Gather all lines in the entries below that include the word "Ràpita".
-- Opening Marker --
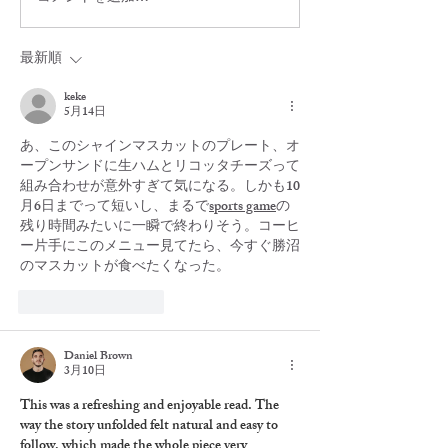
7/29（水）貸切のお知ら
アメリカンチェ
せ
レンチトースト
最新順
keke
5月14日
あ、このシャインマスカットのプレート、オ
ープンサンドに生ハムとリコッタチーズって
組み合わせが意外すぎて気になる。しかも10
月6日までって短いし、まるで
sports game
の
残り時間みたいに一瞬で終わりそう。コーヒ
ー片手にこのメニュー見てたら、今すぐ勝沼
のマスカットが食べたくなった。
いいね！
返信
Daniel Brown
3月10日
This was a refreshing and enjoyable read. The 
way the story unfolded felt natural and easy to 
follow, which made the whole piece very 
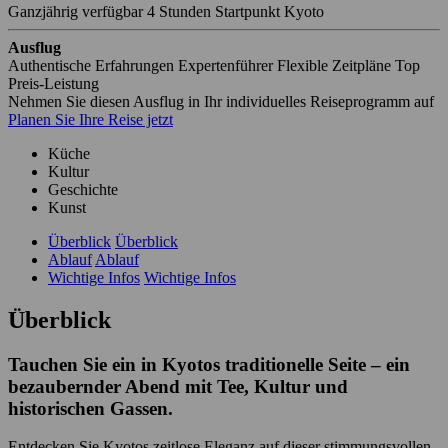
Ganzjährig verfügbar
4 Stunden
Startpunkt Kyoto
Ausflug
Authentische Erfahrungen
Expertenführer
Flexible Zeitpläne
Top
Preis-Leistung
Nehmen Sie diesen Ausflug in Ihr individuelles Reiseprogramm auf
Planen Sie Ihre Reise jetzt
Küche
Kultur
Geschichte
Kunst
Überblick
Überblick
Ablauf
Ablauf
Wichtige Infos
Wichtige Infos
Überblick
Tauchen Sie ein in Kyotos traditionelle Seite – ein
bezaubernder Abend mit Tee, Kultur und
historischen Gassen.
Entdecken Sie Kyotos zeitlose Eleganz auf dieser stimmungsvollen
-- Closing Marker --
-- Opening Marker --
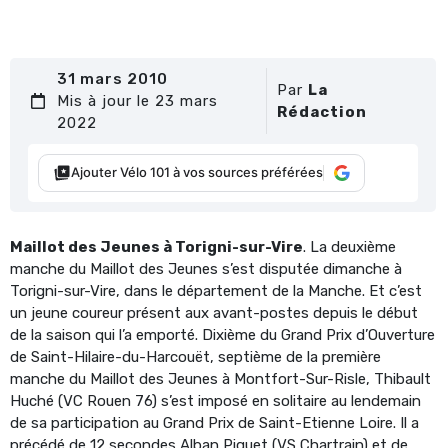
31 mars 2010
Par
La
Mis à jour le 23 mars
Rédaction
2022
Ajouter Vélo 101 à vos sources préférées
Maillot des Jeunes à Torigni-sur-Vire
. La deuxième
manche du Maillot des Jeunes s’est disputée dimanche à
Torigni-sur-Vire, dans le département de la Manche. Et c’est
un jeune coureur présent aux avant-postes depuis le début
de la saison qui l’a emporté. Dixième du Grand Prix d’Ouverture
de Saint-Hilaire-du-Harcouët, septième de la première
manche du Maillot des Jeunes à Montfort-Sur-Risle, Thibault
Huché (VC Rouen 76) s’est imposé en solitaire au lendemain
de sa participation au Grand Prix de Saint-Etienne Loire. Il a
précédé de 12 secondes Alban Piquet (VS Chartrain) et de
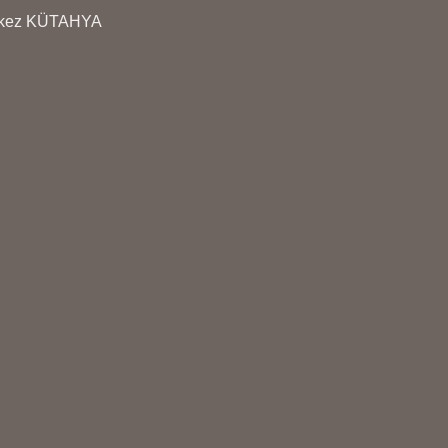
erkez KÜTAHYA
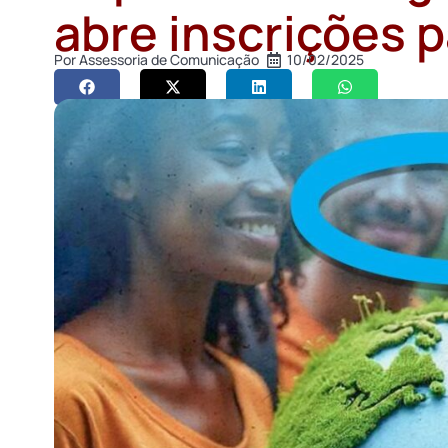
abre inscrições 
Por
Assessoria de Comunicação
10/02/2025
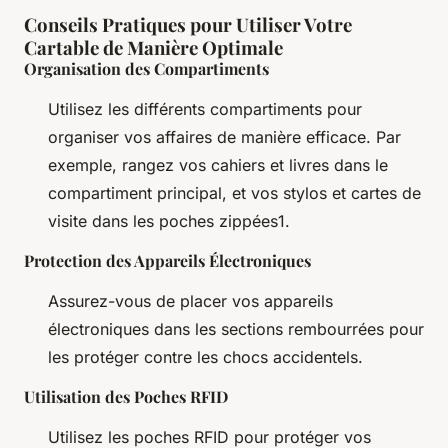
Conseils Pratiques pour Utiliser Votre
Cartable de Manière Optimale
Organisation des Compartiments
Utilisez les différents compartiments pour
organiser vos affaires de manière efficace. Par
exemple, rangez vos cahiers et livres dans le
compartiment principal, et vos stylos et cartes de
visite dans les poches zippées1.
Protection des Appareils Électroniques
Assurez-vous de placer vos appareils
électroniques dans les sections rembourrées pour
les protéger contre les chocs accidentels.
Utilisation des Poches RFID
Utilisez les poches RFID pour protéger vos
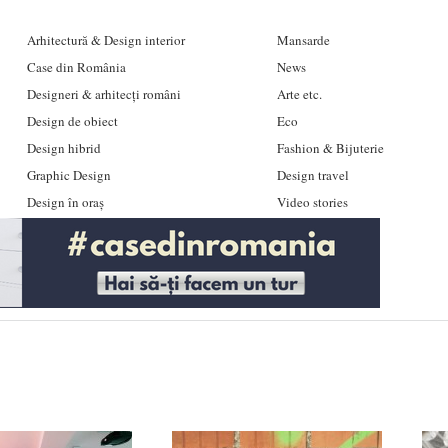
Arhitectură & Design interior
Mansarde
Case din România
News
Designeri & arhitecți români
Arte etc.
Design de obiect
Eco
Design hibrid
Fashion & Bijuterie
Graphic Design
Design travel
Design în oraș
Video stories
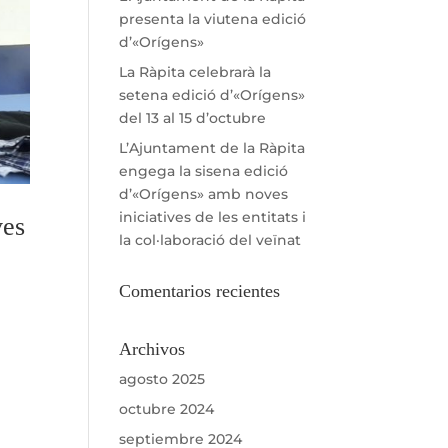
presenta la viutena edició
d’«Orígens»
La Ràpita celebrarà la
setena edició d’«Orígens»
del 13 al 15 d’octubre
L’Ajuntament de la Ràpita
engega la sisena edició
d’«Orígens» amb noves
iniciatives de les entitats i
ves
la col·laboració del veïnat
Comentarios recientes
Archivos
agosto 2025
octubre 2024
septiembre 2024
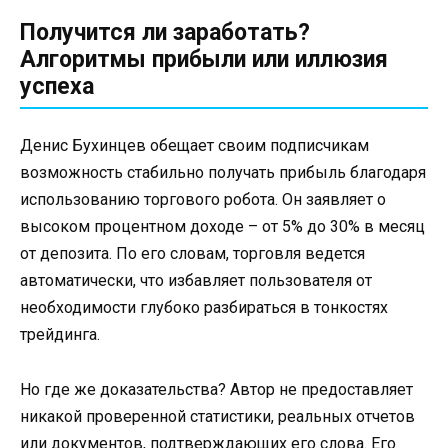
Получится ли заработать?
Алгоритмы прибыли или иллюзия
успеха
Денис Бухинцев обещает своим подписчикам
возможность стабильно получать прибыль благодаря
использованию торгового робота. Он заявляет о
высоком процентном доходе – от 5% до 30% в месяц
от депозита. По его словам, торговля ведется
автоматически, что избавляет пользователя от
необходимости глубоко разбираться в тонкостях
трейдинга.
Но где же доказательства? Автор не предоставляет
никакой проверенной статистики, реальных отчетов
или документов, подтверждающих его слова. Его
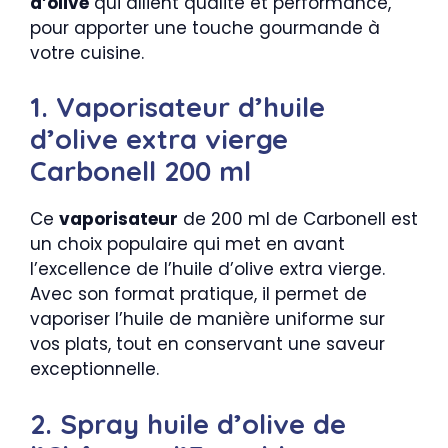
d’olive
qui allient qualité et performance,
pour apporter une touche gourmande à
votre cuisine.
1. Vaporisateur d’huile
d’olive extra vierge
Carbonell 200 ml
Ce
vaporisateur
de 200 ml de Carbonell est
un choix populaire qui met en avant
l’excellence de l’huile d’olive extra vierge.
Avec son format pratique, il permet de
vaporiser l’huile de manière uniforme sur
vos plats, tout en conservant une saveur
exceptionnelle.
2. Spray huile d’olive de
-- Closing Marker --
▶ **SOLUTION BELOW**
La Ràpita celebrarà la
L’Ajuntament de la Ràpita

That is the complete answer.